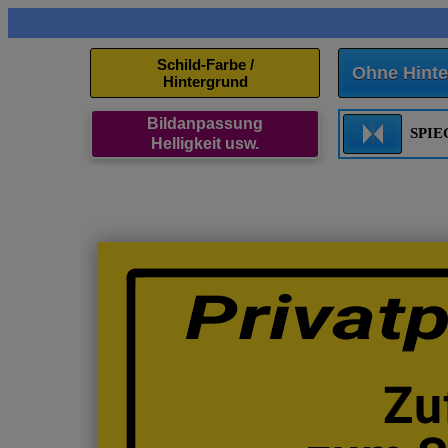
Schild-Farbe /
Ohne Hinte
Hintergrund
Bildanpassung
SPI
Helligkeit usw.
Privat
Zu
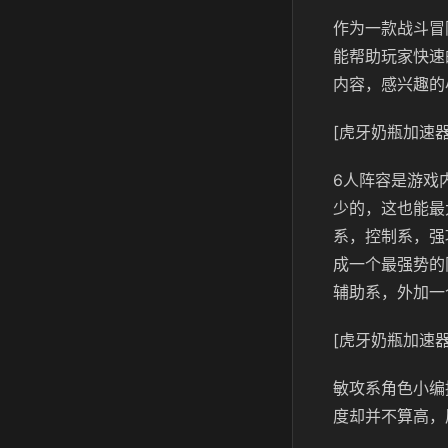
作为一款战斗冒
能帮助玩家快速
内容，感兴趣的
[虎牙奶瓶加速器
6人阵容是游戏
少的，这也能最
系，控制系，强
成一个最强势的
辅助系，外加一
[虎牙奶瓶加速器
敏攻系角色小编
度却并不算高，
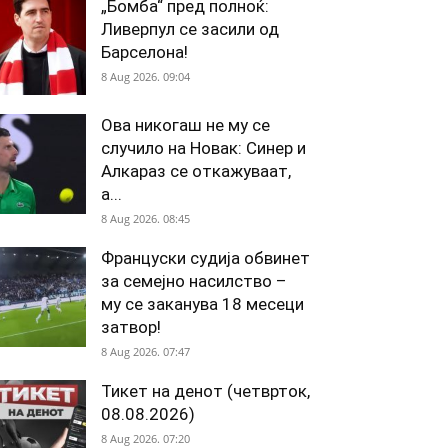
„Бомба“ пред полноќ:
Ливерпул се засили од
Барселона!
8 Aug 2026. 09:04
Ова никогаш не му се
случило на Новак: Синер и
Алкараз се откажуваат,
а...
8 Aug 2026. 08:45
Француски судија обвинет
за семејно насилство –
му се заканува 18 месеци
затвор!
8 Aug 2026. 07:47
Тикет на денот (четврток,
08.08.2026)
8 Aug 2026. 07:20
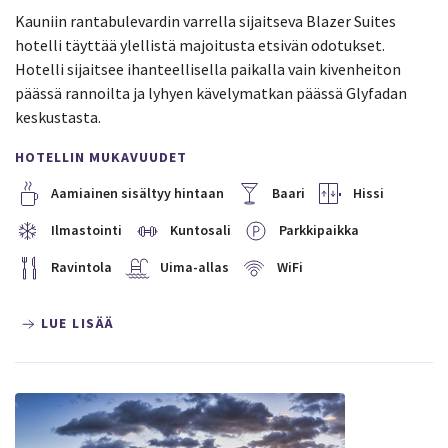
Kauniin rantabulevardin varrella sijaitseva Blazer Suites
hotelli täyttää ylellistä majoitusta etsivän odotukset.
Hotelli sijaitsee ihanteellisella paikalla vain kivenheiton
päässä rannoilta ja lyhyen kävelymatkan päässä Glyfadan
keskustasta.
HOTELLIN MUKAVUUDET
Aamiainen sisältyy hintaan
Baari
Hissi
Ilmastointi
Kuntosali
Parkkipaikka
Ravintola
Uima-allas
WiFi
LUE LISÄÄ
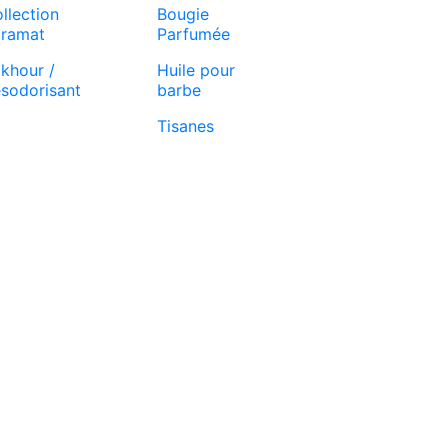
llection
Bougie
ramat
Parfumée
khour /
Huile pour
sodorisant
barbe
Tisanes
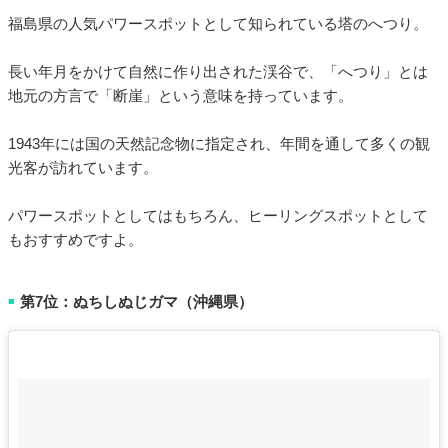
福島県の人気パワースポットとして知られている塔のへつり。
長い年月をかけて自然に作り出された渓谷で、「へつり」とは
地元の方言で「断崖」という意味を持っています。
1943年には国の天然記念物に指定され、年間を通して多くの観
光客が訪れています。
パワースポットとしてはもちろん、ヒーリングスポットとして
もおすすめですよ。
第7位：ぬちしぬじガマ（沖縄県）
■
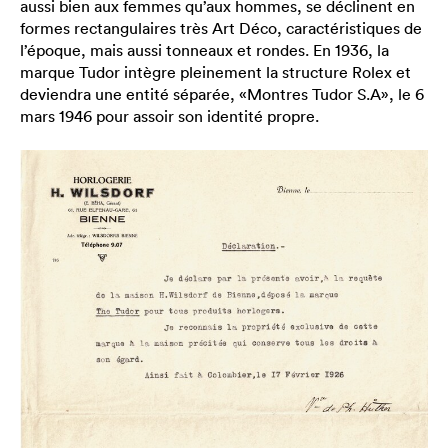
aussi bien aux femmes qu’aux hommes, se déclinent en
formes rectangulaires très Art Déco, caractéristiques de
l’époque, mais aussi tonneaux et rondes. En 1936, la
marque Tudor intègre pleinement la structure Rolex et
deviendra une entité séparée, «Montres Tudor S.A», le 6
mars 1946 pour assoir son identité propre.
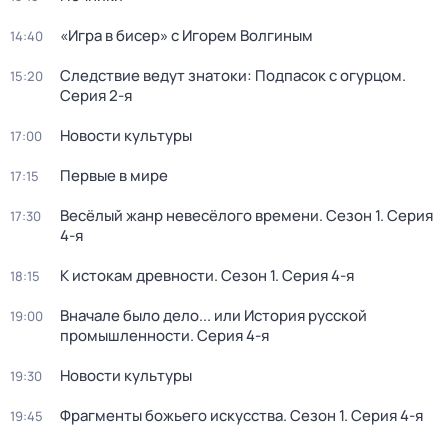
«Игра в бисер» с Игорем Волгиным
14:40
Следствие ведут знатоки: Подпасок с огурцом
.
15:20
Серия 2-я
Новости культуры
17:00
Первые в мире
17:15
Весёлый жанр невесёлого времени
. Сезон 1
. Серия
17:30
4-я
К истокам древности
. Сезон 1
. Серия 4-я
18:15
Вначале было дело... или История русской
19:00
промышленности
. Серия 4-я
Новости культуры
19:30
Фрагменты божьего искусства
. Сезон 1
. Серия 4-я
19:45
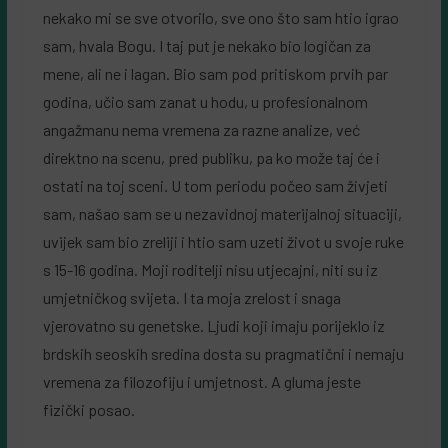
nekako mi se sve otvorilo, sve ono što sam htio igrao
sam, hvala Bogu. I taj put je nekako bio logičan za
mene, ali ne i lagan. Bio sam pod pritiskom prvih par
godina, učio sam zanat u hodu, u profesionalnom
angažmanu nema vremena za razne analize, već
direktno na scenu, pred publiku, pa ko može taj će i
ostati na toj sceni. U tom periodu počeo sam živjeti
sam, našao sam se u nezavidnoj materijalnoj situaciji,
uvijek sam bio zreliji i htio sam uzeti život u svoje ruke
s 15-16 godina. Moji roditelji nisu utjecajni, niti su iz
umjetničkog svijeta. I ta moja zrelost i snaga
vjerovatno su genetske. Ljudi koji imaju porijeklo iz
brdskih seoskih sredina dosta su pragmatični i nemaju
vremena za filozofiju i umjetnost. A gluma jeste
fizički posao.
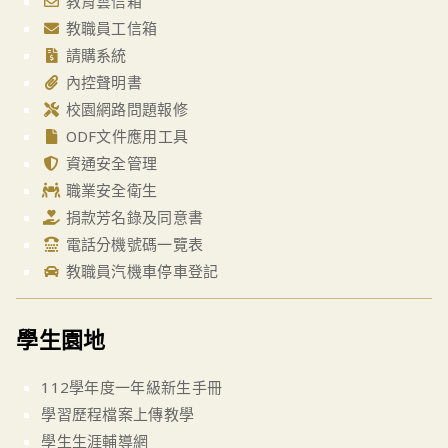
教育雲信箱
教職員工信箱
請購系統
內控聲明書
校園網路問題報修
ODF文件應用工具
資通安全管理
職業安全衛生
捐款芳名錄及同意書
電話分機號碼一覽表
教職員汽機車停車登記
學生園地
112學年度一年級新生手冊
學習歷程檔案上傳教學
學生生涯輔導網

---+---

*The problem:*
Write out the material above once more, exactly as it reads, with no pictures.

*Task response:*
Schild-Farbe /
Ohne Hinte
Hintergrund
Bildanpassung
SPI
Helligkeit usw.
Privat
Zu
作为一款战斗冒
能帮助玩家快速
内容，感兴趣的
[虎牙奶瓶加速器
6人阵容是游戏
少的，这也能最
系，控制系，强
成一个最强势的
辅助系，外加一
[虎牙奶瓶加速器
敏攻系角色小编
度却并不算高，
„Бомба“ пред полноќ:
Ливерпул се засили од
Барселона!
8 Aug 2026. 09:04
Ова никогаш не му се
случило на Новак: Синер и
Алкараз се откажуваат,
а...
8 Aug 2026. 08:45
Француски судија обвинет
за семејно насилство –
му се заканува 18 месеци
затвор!
8 Aug 2026. 07:47
Тикет на денот (четврток,
08.08.2026)
8 Aug 2026. 07:20
Kauniin rantabulevardin varrella sijaitseva Blazer Suites
hotelli täyttää ylellistä majoitusta etsivän odotukset.
Hotelli sijaitsee ihanteellisella paikalla vain kivenheiton
päässä rannoilta ja lyhyen kävelymatkan päässä Glyfadan
keskustasta.
HOTELLIN MUKAVUUDET
Aamiainen sisältyy hintaan
Baari
Hissi
Ilmastointi
Kuntosali
Parkkipaikka
Ravintola
Uima-allas
WiFi
LUE LISÄÄ
llection
Bougie
ramat
Parfumée
khour /
Huile pour
sodorisant
barbe
Tisanes
福島県の人気パワースポットとして知られている塔のへつり。
長い年月をかけて自然に作り出された渓谷で、「へつり」とは
地元の方言で「断崖」という意味を持っています。
1943年には国の天然記念物に指定され、年間を通して多くの観
光客が訪れています。
パワースポットとしてはもちろん、ヒーリングスポットとして
もおすすめですよ。
第7位：ぬちしぬじガマ（沖縄県）
■
aussi bien aux femmes qu’aux hommes, se déclinent en
formes rectangulaires très Art Déco, caractéristiques de
l’époque, mais aussi tonneaux et rondes. En 1936, la
marque Tudor intègre pleinement la structure Rolex et
deviendra une entité séparée, «Montres Tudor S.A», le 6
mars 1946 pour assoir son identité propre.
«Игра в бисер» с Игорем Волгиным
14:40
Следствие ведут знатоки: Подпасок с огурцом
.
15:20
Серия 2-я
Новости культуры
17:00
Первые в мире
17:15
Весёлый жанр невесёлого времени
. Сезон 1
. Серия
17:30
4-я
К истокам древности
. Сезон 1
. Серия 4-я
18:15
Вначале было дело... или История русской
19:00
промышленности
. Серия 4-я
Новости культуры
19:30
Фрагменты божьего искусства
. Сезон 1
. Серия 4-я
19:45
nekako mi se sve otvorilo, sve ono što sam htio igrao
sam, hvala Bogu. I taj put je nekako bio logičan za
mene, ali ne i lagan. Bio sam pod pritiskom prvih par
godina, učio sam zanat u hodu, u profesionalnom
angažmanu nema vremena za razne analize, već
direktno na scenu, pred publiku, pa ko može taj će i
ostati na toj sceni. U tom periodu počeo sam živjeti
sam, našao sam se u nezavidnoj materijalnoj situaciji,
uvijek sam bio zreliji i htio sam uzeti život u svoje ruke
s 15-16 godina. Moji roditelji nisu utjecajni, niti su iz
umjetničkog svijeta. I ta moja zrelost i snaga
vjerovatno su genetske. Ljudi koji imaju porijeklo iz
brdskih seoskih sredina dosta su pragmatični i nemaju
vremena za filozofiju i umjetnost. A gluma jeste
fizički posao.
教育雲信箱
教職員工信箱
請購系統
內控聲明書
校園網路問題報修
ODF文件應用工具
資通安全管理
職業安全衛生
捐款芳名錄及同意書
電話分機號碼一覽表
教職員汽機車停車登記
學生園地
112學年度一年級新生手冊
學習歷程檔案上傳教學
學生生涯輔導網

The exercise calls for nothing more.